> [Work request]:
Set down the full listing exactly, character for character.

> [The data]:
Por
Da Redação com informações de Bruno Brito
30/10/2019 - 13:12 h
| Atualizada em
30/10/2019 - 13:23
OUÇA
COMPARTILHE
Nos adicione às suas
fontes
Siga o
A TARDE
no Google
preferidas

> [Written response]:
Por
Da Redação com informações de Bruno Brito
30/10/2019 - 13:12 h
| Atualizada em
30/10/2019 - 13:23
OUÇA
COMPARTILHE
Nos adicione às suas
fontes
Siga o
A TARDE
no Google
preferidas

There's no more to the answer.